• **What you are asked to do**: Each line of the entries that mentions the string "Locality" needs to be reported.

┄┄┄┄┄┄┄┄┄┄

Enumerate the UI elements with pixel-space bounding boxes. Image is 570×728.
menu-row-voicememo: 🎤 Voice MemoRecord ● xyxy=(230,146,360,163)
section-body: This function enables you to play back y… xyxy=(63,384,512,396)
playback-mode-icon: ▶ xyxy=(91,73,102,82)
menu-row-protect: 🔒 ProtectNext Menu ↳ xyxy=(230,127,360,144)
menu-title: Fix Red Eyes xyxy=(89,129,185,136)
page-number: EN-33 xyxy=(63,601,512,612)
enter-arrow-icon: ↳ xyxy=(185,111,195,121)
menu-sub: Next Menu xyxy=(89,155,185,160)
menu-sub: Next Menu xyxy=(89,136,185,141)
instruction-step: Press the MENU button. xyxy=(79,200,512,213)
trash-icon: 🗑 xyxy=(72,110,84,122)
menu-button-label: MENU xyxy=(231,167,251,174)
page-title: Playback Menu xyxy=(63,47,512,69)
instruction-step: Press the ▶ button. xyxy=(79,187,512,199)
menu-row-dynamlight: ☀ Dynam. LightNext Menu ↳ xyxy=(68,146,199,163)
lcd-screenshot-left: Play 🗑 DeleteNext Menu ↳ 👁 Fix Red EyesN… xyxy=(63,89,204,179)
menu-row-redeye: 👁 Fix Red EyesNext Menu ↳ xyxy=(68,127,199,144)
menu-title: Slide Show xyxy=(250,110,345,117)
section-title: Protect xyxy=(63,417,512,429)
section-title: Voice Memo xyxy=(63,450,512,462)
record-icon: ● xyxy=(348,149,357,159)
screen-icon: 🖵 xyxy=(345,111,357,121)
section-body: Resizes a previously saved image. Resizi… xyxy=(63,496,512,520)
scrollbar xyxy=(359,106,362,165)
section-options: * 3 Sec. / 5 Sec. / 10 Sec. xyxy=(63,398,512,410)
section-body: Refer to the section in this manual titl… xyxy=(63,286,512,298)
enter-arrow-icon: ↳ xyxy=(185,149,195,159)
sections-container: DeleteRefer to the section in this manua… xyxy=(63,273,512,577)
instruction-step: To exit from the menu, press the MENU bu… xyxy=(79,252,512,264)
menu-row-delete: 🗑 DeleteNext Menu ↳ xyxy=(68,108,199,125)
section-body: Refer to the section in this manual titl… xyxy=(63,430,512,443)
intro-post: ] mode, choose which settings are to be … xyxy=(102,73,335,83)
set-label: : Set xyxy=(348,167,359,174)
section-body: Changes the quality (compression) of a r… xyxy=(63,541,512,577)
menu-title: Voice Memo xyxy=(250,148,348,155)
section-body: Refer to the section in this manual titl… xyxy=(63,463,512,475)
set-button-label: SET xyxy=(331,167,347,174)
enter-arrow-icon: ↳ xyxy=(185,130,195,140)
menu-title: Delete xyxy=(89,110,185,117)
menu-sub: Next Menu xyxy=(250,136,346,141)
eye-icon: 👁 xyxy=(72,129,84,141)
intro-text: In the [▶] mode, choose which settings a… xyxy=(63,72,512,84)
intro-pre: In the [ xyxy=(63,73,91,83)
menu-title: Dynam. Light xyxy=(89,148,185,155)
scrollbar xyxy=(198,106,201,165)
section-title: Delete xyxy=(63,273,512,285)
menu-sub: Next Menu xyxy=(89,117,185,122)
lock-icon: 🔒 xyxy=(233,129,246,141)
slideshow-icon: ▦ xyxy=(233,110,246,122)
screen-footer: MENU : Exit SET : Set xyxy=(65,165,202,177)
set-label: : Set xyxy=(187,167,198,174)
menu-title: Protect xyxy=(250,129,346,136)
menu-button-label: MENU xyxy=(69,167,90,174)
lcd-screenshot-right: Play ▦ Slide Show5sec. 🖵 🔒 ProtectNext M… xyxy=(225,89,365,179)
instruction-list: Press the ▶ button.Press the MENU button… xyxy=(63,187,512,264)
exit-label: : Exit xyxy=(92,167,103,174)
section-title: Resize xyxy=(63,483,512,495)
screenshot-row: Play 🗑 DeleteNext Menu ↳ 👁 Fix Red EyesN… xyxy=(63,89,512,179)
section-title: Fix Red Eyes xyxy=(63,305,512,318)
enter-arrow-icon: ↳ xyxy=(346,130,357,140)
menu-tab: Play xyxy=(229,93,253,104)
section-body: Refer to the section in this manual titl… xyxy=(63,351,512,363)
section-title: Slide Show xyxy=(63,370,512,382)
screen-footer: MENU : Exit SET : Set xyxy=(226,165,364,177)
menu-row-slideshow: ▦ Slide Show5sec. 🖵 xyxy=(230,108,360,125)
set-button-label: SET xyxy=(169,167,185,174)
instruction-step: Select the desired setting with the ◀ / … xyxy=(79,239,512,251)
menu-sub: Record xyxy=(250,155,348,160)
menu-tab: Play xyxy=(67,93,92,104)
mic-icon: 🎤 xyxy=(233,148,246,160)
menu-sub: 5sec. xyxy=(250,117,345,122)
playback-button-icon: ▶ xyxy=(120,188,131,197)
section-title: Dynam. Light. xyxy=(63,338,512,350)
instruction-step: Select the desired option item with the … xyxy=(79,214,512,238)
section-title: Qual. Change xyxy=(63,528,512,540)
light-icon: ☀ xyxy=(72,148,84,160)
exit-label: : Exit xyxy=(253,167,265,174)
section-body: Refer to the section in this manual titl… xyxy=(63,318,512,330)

┄┄┄┄┄┄┄┄┄┄

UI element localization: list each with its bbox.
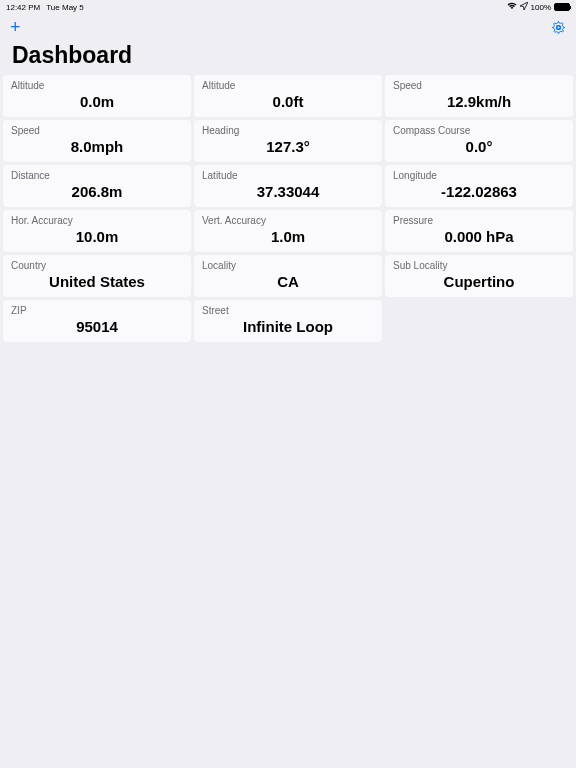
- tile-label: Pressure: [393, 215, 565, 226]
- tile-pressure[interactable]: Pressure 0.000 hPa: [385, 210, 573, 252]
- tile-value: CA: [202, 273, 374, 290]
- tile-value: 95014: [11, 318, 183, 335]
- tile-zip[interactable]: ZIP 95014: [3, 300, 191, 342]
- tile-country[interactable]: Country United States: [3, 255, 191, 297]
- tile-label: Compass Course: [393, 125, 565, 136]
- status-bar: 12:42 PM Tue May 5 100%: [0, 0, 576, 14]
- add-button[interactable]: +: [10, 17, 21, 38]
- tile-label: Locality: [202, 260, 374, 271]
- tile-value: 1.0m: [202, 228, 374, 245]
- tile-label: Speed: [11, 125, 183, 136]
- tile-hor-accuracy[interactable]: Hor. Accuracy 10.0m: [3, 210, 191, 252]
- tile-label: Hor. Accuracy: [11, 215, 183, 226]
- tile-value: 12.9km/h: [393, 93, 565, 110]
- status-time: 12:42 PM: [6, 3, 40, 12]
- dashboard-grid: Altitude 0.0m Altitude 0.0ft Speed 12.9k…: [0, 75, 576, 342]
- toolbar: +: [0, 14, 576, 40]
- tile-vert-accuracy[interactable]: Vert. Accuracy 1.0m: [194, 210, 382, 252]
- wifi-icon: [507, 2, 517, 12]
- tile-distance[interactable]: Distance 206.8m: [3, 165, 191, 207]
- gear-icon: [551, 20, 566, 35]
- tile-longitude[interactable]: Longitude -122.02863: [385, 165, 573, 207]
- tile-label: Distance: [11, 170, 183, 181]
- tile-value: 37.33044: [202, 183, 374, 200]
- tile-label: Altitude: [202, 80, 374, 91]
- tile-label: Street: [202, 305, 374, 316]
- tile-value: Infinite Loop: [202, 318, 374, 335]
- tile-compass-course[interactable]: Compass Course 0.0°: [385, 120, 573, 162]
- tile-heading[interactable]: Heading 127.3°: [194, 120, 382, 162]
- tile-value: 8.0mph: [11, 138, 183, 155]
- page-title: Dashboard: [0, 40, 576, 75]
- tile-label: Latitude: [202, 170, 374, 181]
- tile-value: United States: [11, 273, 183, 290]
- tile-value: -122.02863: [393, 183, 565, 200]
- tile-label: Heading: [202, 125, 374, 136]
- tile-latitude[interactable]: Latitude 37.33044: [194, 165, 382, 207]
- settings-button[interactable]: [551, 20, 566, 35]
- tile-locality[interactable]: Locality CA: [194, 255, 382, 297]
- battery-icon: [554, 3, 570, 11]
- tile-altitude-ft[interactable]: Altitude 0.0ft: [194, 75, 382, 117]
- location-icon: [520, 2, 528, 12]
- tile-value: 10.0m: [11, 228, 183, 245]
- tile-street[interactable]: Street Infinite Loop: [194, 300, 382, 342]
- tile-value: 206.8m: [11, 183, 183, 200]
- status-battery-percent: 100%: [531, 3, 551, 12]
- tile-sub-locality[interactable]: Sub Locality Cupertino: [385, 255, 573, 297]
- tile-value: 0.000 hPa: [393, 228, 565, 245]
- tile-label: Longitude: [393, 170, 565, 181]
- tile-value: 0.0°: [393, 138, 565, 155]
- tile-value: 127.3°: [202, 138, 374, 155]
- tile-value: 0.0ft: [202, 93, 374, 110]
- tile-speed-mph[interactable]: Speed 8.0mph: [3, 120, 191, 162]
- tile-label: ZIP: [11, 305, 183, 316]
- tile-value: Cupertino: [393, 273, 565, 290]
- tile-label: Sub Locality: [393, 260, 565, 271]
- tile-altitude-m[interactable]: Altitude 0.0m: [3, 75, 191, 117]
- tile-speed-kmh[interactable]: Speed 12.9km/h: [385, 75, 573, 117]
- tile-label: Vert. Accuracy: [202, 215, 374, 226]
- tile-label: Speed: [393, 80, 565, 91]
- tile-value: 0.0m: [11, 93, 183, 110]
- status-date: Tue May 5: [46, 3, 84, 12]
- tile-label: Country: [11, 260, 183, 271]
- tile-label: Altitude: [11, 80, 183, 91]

┄┄┄┄┄┄┄┄┄┄

• **Answer to this exercise**:
- tile-label: Locality: [202, 260, 374, 271]
- tile-locality[interactable]: Locality CA: [194, 255, 382, 297]
- tile-sub-locality[interactable]: Sub Locality Cupertino: [385, 255, 573, 297]
- tile-label: Sub Locality: [393, 260, 565, 271]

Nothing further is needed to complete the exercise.